Si Android était pour Google un premier pas vers un Web mobile plus ergonomique, plus accessible et répondant plus aux canons maison, le Nexus One vient renforcer cette idée. Mais côté hardware cette fois : la firme de Mountain View muscle physiquement le terminal qui abritera l’OS déjà sous-stéroides, tout en respectant lui-même ses propres spécifications. Un peu à l’image de Chrome OS qui doit fournir un accès optimisé aux applications Saas - notamment celles de Mountain View- , comme nous l’écrivions fin novembre.

Ainsi, l’OS Android embarqué dans le Nexus One subit quelques ajustements mineurs par rapport à la version intégrée au dernier Droid de Motorola. On remarque notamment l’apparition d’une fonction de réduction de bruit, la personnalisation de l’écran d’accueil (via des widgets ou par l’ajout de raccourcis supplémentaires) ou un outil de gestion de photos et de vidéos. Plus utile, les ajouts d’un module de reconnaissance vocale qui permet notamment de “taper” à la voix ses mails sur Gmail et bien sûr de Google Voice qui amène la VoIP en natif sur l’appareil.
Le Nexus One est également équipé d'un puissant processeur SnapDragon de Qualcomm cadencé à 1 Ghz, une puce qui équipe aujourd’hui que très peu d’appareils (le HD2 de HTC). Mais ça s’arrête là.

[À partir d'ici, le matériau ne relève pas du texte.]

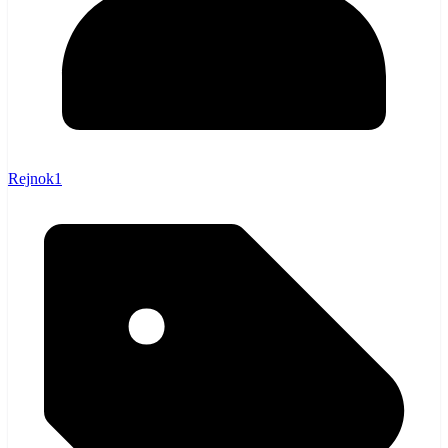
Rejnok1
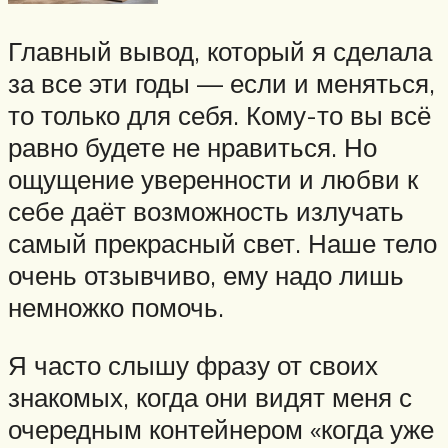
Главный вывод, который я сделала
за все эти годы — если и меняться,
то только для себя. Кому-то вы всё
равно будете не нравиться. Но
ощущение уверенности и любви к
себе даёт возможность излучать
самый прекрасный свет. Наше тело
очень отзывчиво, ему надо лишь
немножко помочь.
Я часто слышу фразу от своих
знакомых, когда они видят меня с
очередным контейнером «когда уже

Beaucoup de buzz pour pas grand chose

Comme l’indique un analyste Forrester sur son blog, ce lancement, brillamment orchestré par Google, n’est ni plus ni moins qu’une affaire de communication. Car, finalement, Google propose avec le Nexus One un terminal en ligne avec ce qui se vend aujourd’hui sur le marché, avec une stratégie identique sur le plan commercial : vente directe ou via un opérateur. Ni plus, ni moins.

Google pourra toutefois compter sur les revenus supplémentaires générés par la vente de son appareil qu’il compte effectuer lui-même pour un prix fixé à 529 dollars (179 $ avec un abonnement de 2 ans via l’opérateur T-Mobile aux US). La commercialisation débute par les Etats-Unis, mais le terminal pourra être acheté depuis la Grande-Bretagne, Singapour et Hong-Kong. Pour l'instant, rien n'est donc précisé concernant la France, même si la rumeur prétend que SFR serait sur les rangs (l'opérateur pourrait proposer le Nexus One pour 200 euros). Plus tard, la boutique en ligne Google ouverte pour l’occasion devrait également proposer davantage de produits de la marque, confirme le groupe, sans toutefois préciser la nature même de ces produits.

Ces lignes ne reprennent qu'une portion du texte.